Filer droit

isalabelle

Conduire sa chienne de vie comme un bolide, en voilà une idée séduisante quand on est plantée là au carrefour. Rouler à tombeau ouvert en faisant juste gaffe à éviter la panne sèche. L'ado moyen, lui, il pense bien qu'il suffit d'avoir un tigre dans le moteur pour démarrer sur les chapeaux de roue alors pourquoi pas moi? Oui mais voilà, l'illusion survit jusqu'à ce jour encrassé où l'on intègre le circuit. La vie active, la vraie. Ce virage serré qui, bien négocié, nous fait illico nous ranger des bagnoles. Je l'ai découvert à mes dépens en acceptant mon premier job : finis les dérapages incontrôlés, envolées les virées en bord de mer compteur bloqué à cent cinquante aux heures de pointe, terminées les soirées trop arrosées s'échouant si affinités, à deux, cabrés sur la première carrosserie garée à proximité. J'ai freiné mon rythme. Allure de croisière, mains à dix heures dix, ceinture.

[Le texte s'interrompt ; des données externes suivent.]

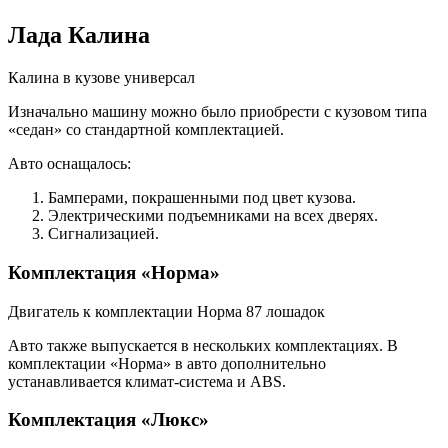
Лада Калина
Калина в кузове универсал
Изначально машину можно было приобрести с кузовом типа
«седан» со стандартной комплектацией.
Авто оснащалось:
Бамперами, покрашенными под цвет кузова.
Электрическими подъемниками на всех дверях.
Сигнализацией.
Комплектация «Норма»
Двигатель к комплектации Норма 87 лошадок
Авто также выпускается в нескольких комплектациях. В
комплектации «Норма» в авто дополнительно
устанавливается климат-система и ABS.
Комплектация «Люкс»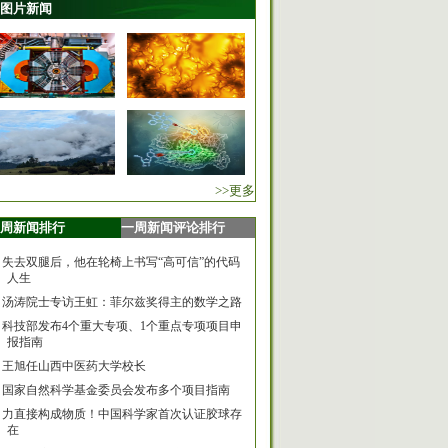
图片新闻
>>更多
周新闻排行
一周新闻评论排行
失去双腿后，他在轮椅上书写“高可信”的代码
人生
汤涛院士专访王虹：菲尔兹奖得主的数学之路
科技部发布4个重大专项、1个重点专项项目申
报指南
王旭任山西中医药大学校长
国家自然科学基金委员会发布多个项目指南
力直接构成物质！中国科学家首次认证胶球存
在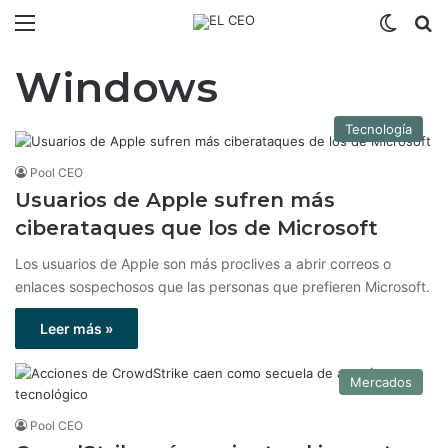
Menú
Switch
B
Windows
Tecnología
Pool CEO
Usuarios de Apple sufren más
ciberataques que los de Microsoft
Los usuarios de Apple son más proclives a abrir correos o
enlaces sospechosos que las personas que prefieren Microsoft.
Leer más »
Mercados
Pool CEO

Puis, seconde chicane : le mariage et l'installation périlleuse du siège enfant sur cette sympathique banquette arrière qui s'étonne du coup de changer aussi rapidement d'utilité. J'ai fait le plein d'inconséquences dans mes jeunes années. Dorénavant, les chevaux dégagent de sous le capot. Je peux, non, je dois mener une vie plus calme, pépère, bridée, safety first.

Mais n'ai-je pourtant pas une autoroute devant moi? Mes plus belles années ne m'attendraient-elles pas sur le paddock? Mais stop! Arrête de regarder dans le rétro Blondie. Embraye sur autre chose, maintenant! Ca roule, mais que faire là, tout de suite? Quelle voie prendre? Je jauge les différentes options, je dois choisir le bon créneau....merde, c'est que j'ai la pression là, c'est nouveau. Tout ça ne doit pourtant pas être bien compliqué, il suffit de ne pas se braquer finalement.

Bon visiblement, j'ai du coffre. Equipée de série même comme ils disaient au lycée. La chanson alors? « Pas très sérieux » trancherait papa. J'y ai bien pensé pourtant, au début, pendant ma bienheureuse période de rodage, teenager ronronnante bercée par la bande FM crachée par l'autoradio. J'ai dû louper la sortie. Et puis j'aurais l'impression de me sentir comme la cinquième roue du carrosse à ces auditions, à ces castings qui vomissent des petites jeunettes, jupes courtes métallisées et oeil de « biche-prise-dans-les-phares ». Une voie de garage, « dead-end, » demi-tour.

Quoi d'autre alors ma grande? Réfléchis. Pense pour une fois, bon sang! Ta transmission est fatiguée dis-donc, ça patine sévère là. Ca devrait rouler maintenant pourtant. Tu vas souffler tes 33 bougies quand même, le compteur tourne. Oui. Mais non, rien à faire, je cale. Mes sens sont en berne, les voyants sont au rouge.

Bon, je crois que je vais sagement rester sur ma file alors. Finalement, il faut croire que j'ai le levier bien en main. Ecrire, c'est bien ça, non? Si je vais dans le mur, si je chute, au moins je saurai pourquoi . Allez, c'est décidé, je recharge les batteries et me (re)gonfle à bloc. Si j'en fais pas des caisses, ça devrait tenir la route.